* Aim of the task *
The line that contains "Nominated for New Portfolios" marks the start. Please set it down, with every later line of the data, exactly and without pictures.

Transcribed page contents
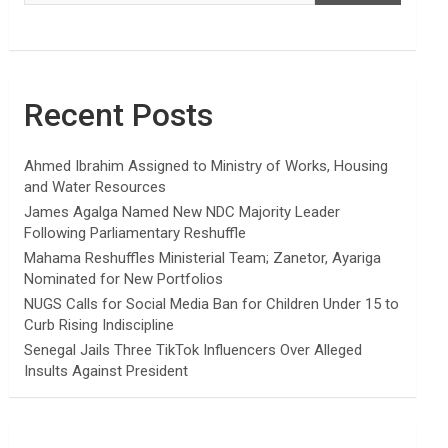
Recent Posts
Ahmed Ibrahim Assigned to Ministry of Works, Housing
and Water Resources
James Agalga Named New NDC Majority Leader
Following Parliamentary Reshuffle
Mahama Reshuffles Ministerial Team; Zanetor, Ayariga
Nominated for New Portfolios
NUGS Calls for Social Media Ban for Children Under 15 to
Curb Rising Indiscipline
Senegal Jails Three TikTok Influencers Over Alleged
Insults Against President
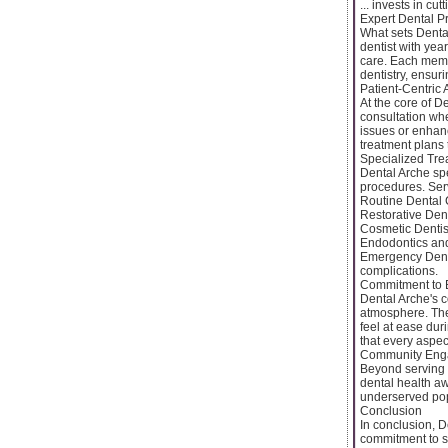
... invests in c
Expert Dental P
What sets Dental
dentist with year
care. Each memb
dentistry, ensuri
Patient-Centric
At the core of D
consultation whe
issues or enhanc
treatment plans t
Specialized Tre
Dental Arche spe
procedures. Ser
Routine Dental 
Restorative Dent
Cosmetic Dentist
Endodontics and
Emergency Denta
complications.
Commitment to 
Dental Arche's c
atmosphere. The
feel at ease dur
that every aspec
Community Eng
Beyond serving 
dental health aw
underserved pop
Conclusion
In conclusion, D
commitment to s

* Answer for the task *
Nominated for New Portfolios
NUGS Calls for Social Media Ban for Children Under 15 to
Curb Rising Indiscipline
Senegal Jails Three TikTok Influencers Over Alleged
Insults Against President
... invests in c
Expert Dental P
What sets Dental
dentist with year
care. Each memb
dentistry, ensuri
Patient-Centric
At the core of D
consultation whe
issues or enhanc
treatment plans t
Specialized Tre
Dental Arche spe
procedures. Ser
Routine Dental 
Restorative Dent
Cosmetic Dentist
Endodontics and
Emergency Denta
complications.
Commitment to 
Dental Arche's c
atmosphere. The
feel at ease dur
that every aspec
Community Eng
Beyond serving 
dental health aw
underserved pop
Conclusion
In conclusion, D
commitment to s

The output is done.